Here is an example I used a few days ago. It is almost too simple. In that example I used a Switch statement instead of a ASTB.

The switch you wrote is a simple function.

The switch you wrote is a simple function which inverts a boolean variable; in other words, the operator 'logical not'.

The problem is that with this style of programming, usage of the variable 'paren' is hardcoded inside the code, with no obvious way to properly control its values, even if you use a switch statement or operator 'logical not'.

A better approach would be to decouple the parsing code from the parenthesis control code, and provide two parsing functions, one when parenthesis is true and one when parenthesis is false, that accept the rest of the parser code as parameters; by using function composition, a better result can be achieved.

The problem of state is a difficult one to solve. By giving uncontrolled access to state, many people use state to solve computational problems that are easily solved using a functional approach, thus making programs more difficult than what they should be. But, in my opinion, shutting state manipulation out of a program is also not the way to go; many applications have a great deal of state which is not used for controlling flow of computation but as persistent storage.

I think the solution lies in reactive programming: Since state transition can not be avoided, a better way would be to connect reactions to actions, so as that we are sure state change always invokes the appropriate piece of code; we might not be able to predict when the reaction will take place, but at least we can be certain that the appropriate reaction will be invoked at a particular state.

Events

a better way would be to connect reactions to actions,

This is an approach I like to use myself. It is a simple matter to separate events and functions by not allowing side effects in functions and by defining an "event" to be a function with a side effect, and using the event key word to be clear about it. Only events can write to a state, and functions are allowed to read state. Also we use a structure something like the AST block and only update state at the end of the event if it "worked". The question I often wonder about is: does it break the functional model?

Perhaps too complicated?

I can not say I understand you 100%, but if you check how nature works (for example), you will see that the signal-reaction model prevails in nature.

In a reactive programming language, signals should be the end-points of computations: when a computation ends, it emits a signal with a value. One or more computations can be attached to those signals, thus allowing the formation a state transition model that is natural and no explicit support from the language is required.

The action-reaction model can also be used for handling exceptions: for example, the operation A / B can yield two signals: a) the result, b) a division-by-zero signal.

Sequencing computations means to chain end-points of computations with other computations; by using this model, parallelism comes out in a natural way: two computations that are attached in independent signals (where there is no data dependency) can be executed in parallel.

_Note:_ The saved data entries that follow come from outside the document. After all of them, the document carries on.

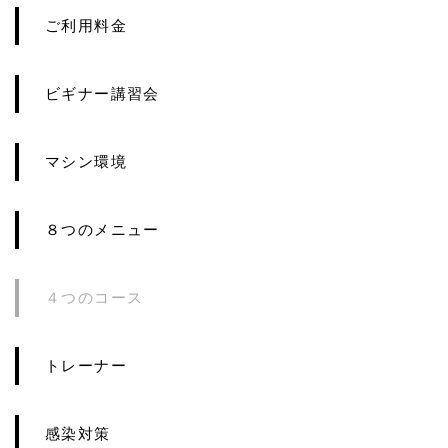
ご利用料金
ビギナー講習会
マシン環境
８つのメニュー
４つのコース
トレーナー
感染対策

A related way of thinking.

A related way to think about this in the world of predicates and backtracking is the "sign" concept, derived from pragmatic philosophy. A sign is a predicate that comes into existence when an event succeeds. For example (compressor-motor on) is a predicate that is put into the data base when an EVENT rule succeeds in starting the motor. To do this there is always an action and a test for success. I usually think of facts like (compressor-motor ?) as making up a situation. Formal rules can reason about a situation but can't change it. In this system there are no exceptions. Failure causes backtracking and the knowledge base will redirect the system.

Many people are "afraid" of backtracking but in a system with modus ponens rules and event rules the forward and backward systems are equivalent and one can simply choose the direction.